SE: Then, seeing everything that happened at the Capitol is distressing. A lot of these people have their own get back to the wilderness, self-sufficiency fantasy. I don't think people understand the extent to which different visions of living closer to nature have a very, very, very wide political ideological range. But then there’s the climate skeptics.
AP: There's a lot of undoing for us to do politically. How are [things like] air quality or water quality or species extinction politicized? It's because of mass misinformation. The fact is, oil companies hired the same people that released the misinformation [to support] Big Tobacco. The unlearning and the undoing is a lot slower of a process than the learning and the doing unfortunately. Consequently, we've lost 50 years we didn't have. So I think, in terms of politics, the uglier it gets, the more time we lose.
SE: Then again, I remember first getting into school, thinking ‘okay, climate skepticism is something that I'm really interested in.’ In the four years since then, it feels like climate skepticism isn't even the issue at hand, you know?
AP: There are different boats, too. There are the people that think, “Oh, the only people we need to be talking to are the climate skeptics.” And then there's a whole other boat where it's like, “just leave them behind. We don't have the time to connect.”

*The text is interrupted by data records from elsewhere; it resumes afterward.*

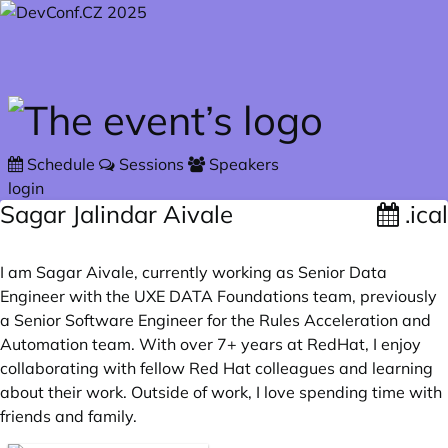
Skip to main content
Schedule
Sessions
Speakers
login
Sagar Jalindar Aivale
.ical
I am Sagar Aivale, currently working as Senior Data
Engineer with the UXE DATA Foundations team, previously
a Senior Software Engineer for the Rules Acceleration and
Automation team. With over 7+ years at RedHat, I enjoy
collaborating with fellow Red Hat colleagues and learning
about their work. Outside of work, I love spending time with
friends and family.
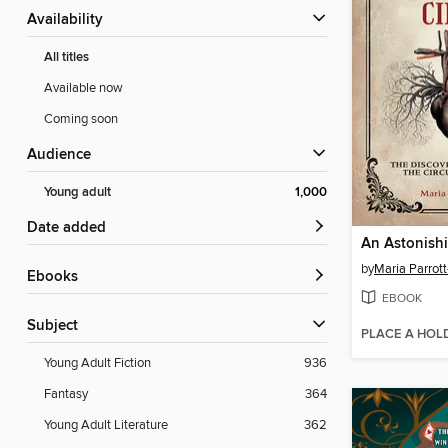
Availability
All titles
Available now
Coming soon
Audience
Young adult
1,000
Date added
An Astonishi
by
Maria Parrot
ebooks
EBOOK
Subject
PLACE A HOL
Young Adult Fiction
936
Fantasy
364
Young Adult Literature
362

SE: And why bother, sometimes. There's such a weird form of discourse that takes place online, which I think was primarily affirmed during Gamergate and has continued on since then, which feels like you can have this pool of senseless and contradictory chatter and it'll just confirm itself without any real logic or centrality. Trying to approach people that are inside of that–you're just going to go in circles forever.
AP: I was working on this TV show about climate change and we had a lot of experts come in and to chat with the writers’ room. We spoke to somebody that runs a specific company that tries to clear [up] misinformation. It's just really crazy to see this graph of the day before the UN climate action summit, and there are these giant spikes [in content] to basically drown all the [relevant] hashtags so that anything that's tagged becomes drowned in misinformation.

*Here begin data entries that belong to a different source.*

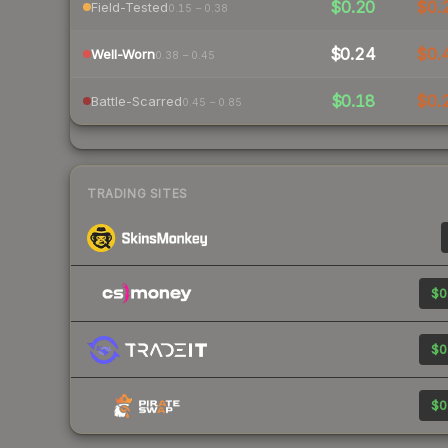
$0.20
$0.
Field-Tested
0.15 – 0.38
$0.24
$0.
Well-Worn
0.38 – 0.45
$0.18
$0.
Battle-Scarred
0.45 – 0.85
TRADING SITES
$0
$0
$0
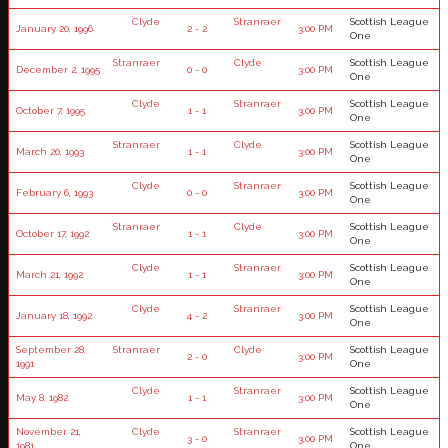
Clyde
Stranraer
Scottish League
January 20, 1996
2 - 2
3:00 PM
One
Stranraer
Clyde
Scottish League
December 2, 1995
0 - 0
3:00 PM
One
Clyde
Stranraer
Scottish League
October 7, 1995
1 - 1
3:00 PM
One
Stranraer
Clyde
Scottish League
March 20, 1993
1 - 1
3:00 PM
One
Clyde
Stranraer
Scottish League
February 6, 1993
0 - 0
3:00 PM
One
Stranraer
Clyde
Scottish League
October 17, 1992
1 - 1
3:00 PM
One
Clyde
Stranraer
Scottish League
March 21, 1992
1 - 1
3:00 PM
One
Clyde
Stranraer
Scottish League
January 18, 1992
4 - 2
3:00 PM
One
September 28,
Stranraer
Clyde
Scottish League
2 - 0
3:00 PM
1991
One
Clyde
Stranraer
Scottish League
May 8, 1982
1 - 1
3:00 PM
One
November 21,
Clyde
Stranraer
Scottish League
3 - 0
3:00 PM
1981
One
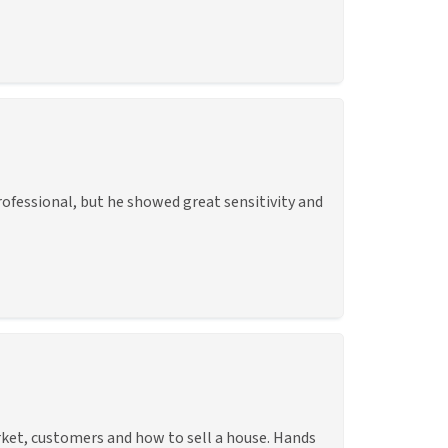
rofessional, but he showed great sensitivity and
rket, customers and how to sell a house. Hands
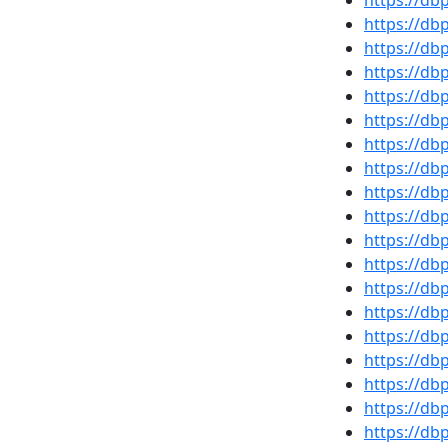
https://d
https://d
https://d
https://d
https://d
https://db
https://d
https://d
https://d
https://d
https://d
https://d
https://d
https://d
https://d
https://db
https://d
https://d
https://d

SE: Circling back a bit closer to your upcoming STP program, this is a question I've been thinking a lot about: what can art do in an emergency, and particularly, a climate emergency?
AP: I think building community is a way of fighting the climate crisis and being able to introduce people to it and kind of slow down, working against the speed that we're forced to [operate at] right now; the transactional nature that we're forced into every day.

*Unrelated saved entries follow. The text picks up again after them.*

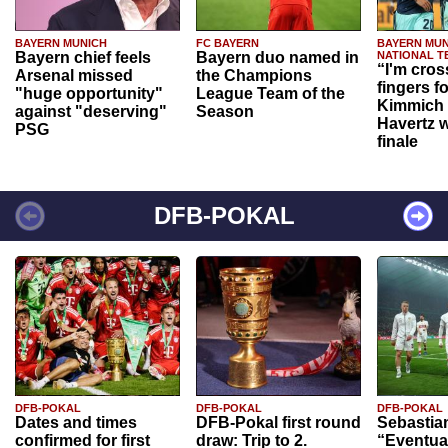
BAYERN MUNICH
FC BAYERN
BAYERN MUN
Bayern chief feels
Bayern duo named in
NATIONAL T
“I'm cros
Arsenal missed
the Champions
fingers f
"huge opportunity"
League Team of the
Kimmich 
against "deserving"
Season
Havertz w
PSG
finale
DFB-POKAL
DFB-POKAL
DFB-POKAL
DFB-POKAL
Dates and times
DFB-Pokal first round
Sebastia
confirmed for first
draw: Trip to 2.
“Eventual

SE: Do you need to believe in the future to participate in trying to save it?
AP: You need to want a future to participate in, you have to believe in humanity a little bit, believe that humanity should continue. I read this book by Rebecca Solnit called Hope in the Dark. She was saying about France under the monarchy, that if they didn't imagine life outside of monarchy, there would've been no revolution. In my head, that’s a driving force.